The following month, Bulgaria’s Parliamentary Energy Commission announced that South Korea’s Hyundai Engineering & Construction would be invited to submit an offer for the design, construction, supply, installation and commissioning of units 7 and 8. Bulgaria plans to launch unit 7 by 2034 and unit 8 around 2-3 years after that. Of the five interested nuclear firms, two Chinese and two US companies did not meet the requirements.

In March, Bulgarian MPs ratified the intergovernmental agreement on cooperation in nuclear energy, signed in February between Bulgaria and the US.

Plans to build a new plant at Belene, north Bulgaria, with two VVER-1000 reactors were cancelled due to political and financial issues as the technology was manufactured and supplied by Russia. Those reactors, now in storage at Belene, may be transferred to Ukraine for use at the plant in Khmelnytskyi, west Ukraine.

Supply MOUs aim to boost local employment

The supply MOUs, signed on 12 April 2024, concern the making of key components including large structural modules, heat exchangers, cranes, and pressure vessels. Last October, Westinghouse signed MOUs with five Bulgarian suppliers for the plant in Kozloduy as well as other European projects, including manufacturing instrumentation and controls (I&C) and radiation monitoring systems.
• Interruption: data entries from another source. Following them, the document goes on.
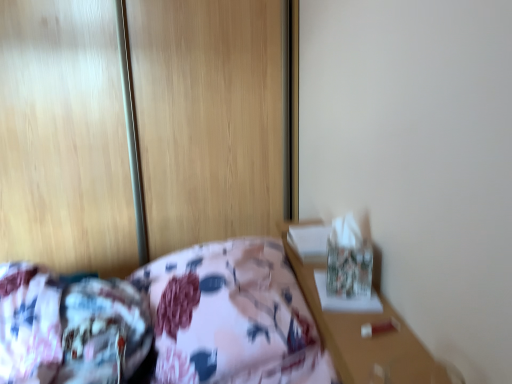 In the scene shown: What is the approximate height of floral fabric mattress at lower left?

It is 9.93 inches.

The image size is (512, 384). What do you see at coordinates (70, 328) in the screenshot?
I see `floral fabric mattress at lower left` at bounding box center [70, 328].

Identify the location of floral fabric mattress at lower left. The image size is (512, 384). (70, 328).

Where is `floral fabric bed at center`? This screenshot has width=512, height=384. floral fabric bed at center is located at coordinates (164, 322).

What do you see at coordinates (164, 322) in the screenshot? I see `floral fabric bed at center` at bounding box center [164, 322].

Measure the distance between point (260, 354) and camera.

The distance of point (260, 354) from camera is 34.84 inches.

You are a GUI agent. You are given a task and a screenshot of the screen. Output one action in this format:
    pyautogui.click(x=<x>, y=<y>)
    Task: Click on the floral fabric mattress at lower left
    The width and height of the screenshot is (512, 384).
    Given the screenshot: What is the action you would take?
    pyautogui.click(x=70, y=328)

Would you say floral fabric mattress at lower left is to the left or to the right of floral fabric bed at center in the picture?

floral fabric mattress at lower left is to the left of floral fabric bed at center.

Does floral fabric mattress at lower left lie in front of floral fabric bed at center?

Yes, the depth of floral fabric mattress at lower left is less than that of floral fabric bed at center.

Between point (89, 338) and point (140, 350), which one is positioned behind?

The point (140, 350) is behind.

From the image's perspective, who appears lower, floral fabric mattress at lower left or floral fabric bed at center?

floral fabric mattress at lower left appears lower in the image.

From a real-world perspective, between floral fabric mattress at lower left and floral fabric bed at center, who is vertically lower?

floral fabric bed at center, from a real-world perspective.

Does floral fabric mattress at lower left have a lesser width compared to floral fabric bed at center?

Indeed, floral fabric mattress at lower left has a lesser width compared to floral fabric bed at center.

Is floral fabric mattress at lower left taller or shorter than floral fabric bed at center?

Considering their sizes, floral fabric mattress at lower left has less height than floral fabric bed at center.

Is floral fabric mattress at lower left smaller than floral fabric bed at center?

Correct, floral fabric mattress at lower left occupies less space than floral fabric bed at center.

Would you say floral fabric bed at center is part of floral fabric mattress at lower left's contents?

No.

Are floral fabric mattress at lower left and floral fabric bed at center beside each other?

Absolutely, floral fabric mattress at lower left is next to and touching floral fabric bed at center.

Could you tell me if floral fabric mattress at lower left is facing floral fabric bed at center?

Yes, floral fabric mattress at lower left is turned towards floral fabric bed at center.

How far apart are floral fabric mattress at lower left and floral fabric bed at center?

3.22 inches.

Identify the location of mattress on the left of floral fabric bed at center. (70, 328).

Does floral fabric bed at center appear on the right side of floral fabric mattress at lower left?

Yes.

Considering the positions of objects floral fabric bed at center and floral fabric mattress at lower left in the image provided, who is in front, floral fabric bed at center or floral fabric mattress at lower left?

floral fabric mattress at lower left is closer to the camera.

Is point (290, 289) positioned after point (42, 284)?

Yes.

From the image's perspective, which object appears higher, floral fabric bed at center or floral fabric mattress at lower left?

floral fabric bed at center is shown above in the image.

From a real-world perspective, is floral fabric bed at center above or below floral fabric mattress at lower left?

floral fabric bed at center is situated lower than floral fabric mattress at lower left in the real world.

Considering the sizes of objects floral fabric bed at center and floral fabric mattress at lower left in the image provided, who is wider, floral fabric bed at center or floral fabric mattress at lower left?

floral fabric bed at center.

Between floral fabric bed at center and floral fabric mattress at lower left, which one has more height?

Standing taller between the two is floral fabric bed at center.

Between floral fabric bed at center and floral fabric mattress at lower left, which one has smaller size?

Smaller between the two is floral fabric mattress at lower left.

Is floral fabric bed at center outside of floral fabric mattress at lower left?

Yes.

Are floral fabric bed at center and floral fabric mattress at lower left far apart?

They are positioned close to each other.

Is floral fabric bed at center facing away from floral fabric mattress at lower left?

No, floral fabric mattress at lower left is not at the back of floral fabric bed at center.

Looking at this image, measure the distance between floral fabric bed at center and floral fabric mattress at lower left.

floral fabric bed at center is 3.22 inches away from floral fabric mattress at lower left.

I want to click on mattress in front of the floral fabric bed at center, so click(x=70, y=328).

I want to click on mattress on the left of floral fabric bed at center, so click(70, 328).

You are a GUI agent. You are given a task and a screenshot of the screen. Output one action in this format:
    pyautogui.click(x=<x>, y=<y>)
    Task: Click on the bed above the floral fabric mattress at lower left (from the image's perspective)
    The width and height of the screenshot is (512, 384).
    Given the screenshot: What is the action you would take?
    pyautogui.click(x=164, y=322) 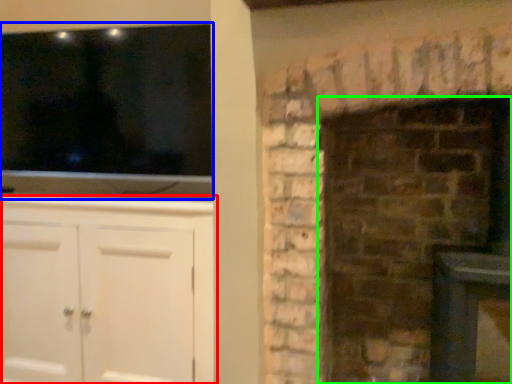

They will also provide services in engineering, consulting, construction and transportation.

Petyo Ivanov, the executive director of Kozloduy NPP-New Build, which signed a deal on a front-end engineering and design for its AP1000 technology with Westinghouse in June 2023, said the partnerships with local suppliers “represent another step toward bringing additional advanced, nuclear technology online in Bulgaria and emphasise the economic impact that the project will have for our country and its people. We expect these Bulgarian companies to become a vital part of the Westinghouse worldwide supply chain,” he added.

Westinghouse Energy Systems president David Durham said the US firm is “pleased to further expand that with additional, experienced and local Bulgarian suppliers. Growth of our local and qualified supplier network in addition to the critical progress we are making on our front-end engineering and design contract for this project are important steps that help us to pave the way to bring a clean energy future to Bulgaria for generations to come,” Durham added.